Slow Wanderings
How can we collectively reclaim space to slow down and imagine new just worlds together? Join us every Friday afternoon in January, when artists Müge Yilmaz and Sondi will activate the exhibition space through their works.
Müge will host open hours for The Adventures of Umay Ixa Kayakızı—a feminist science fiction library. She has spent years collecting more than 250 books by female, trans, and non-binary writers (sometimes under male pseudonyms) written in a speculative framework about possible future worlds. During these hours you can consult with Müge for book recommendations tailored to your interests and borrow a book from the library in consultation with the artist or you can simply treat these hours as a read-in to come and read books in the space.

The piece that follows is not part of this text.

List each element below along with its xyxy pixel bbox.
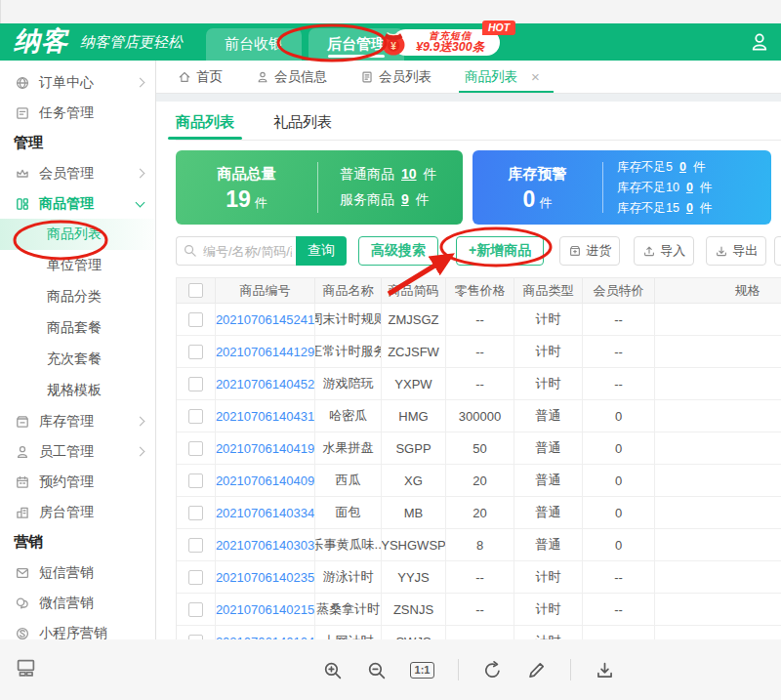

Parallel to the open library hours, Sondi will activate her expansive video game installation through a series of listening sessions and collective moments of rest. Following in the tradition of visionary fiction, Sondi’s work offers a way to practise the future; one that reclaims stolen imaginations, normalises slow wanderings, and encourages a probing of our dream spaces as sites of possibility. For the listening sessions, Sondi will be inviting sound artists to create a sonic space for collective refuge.
10 January — 16:00-18:00
17 January — 16:00-18:00
24 January — 16:00-18:00
31 January — 16:00-18:00
Tickets: visitors can drop in and join with a regular ticket to the exhibition.
Sondi is a new media artist from Germany, born in Cameroon and based in the Netherlands. Her work is deeply rooted in her identity as a person of the diaspora and acts as a conduit to unravel the intricate and intimate layers of identity, belonging, ownership, and heritage. Her artistic process centres around the concept of worldbuilding, creating virtual environments where memory, ancestry, and imagination enter into being. In these virtual dreamscapes, she examines new modes of being, using the power of imagination as an instrument of liberation.
Müge Yılmaz examines in her work the paradoxes around the concept of protection with a focus on community, survival and belief (faith). Through performances, photographs, and installations she creates immersive environments inspired by feminist science-fiction. Following the concept of three ecologies for observing the mental (subjective), societal, and environmental developments in a parallel method, she uses these mediums as tools for envisioning potential futures.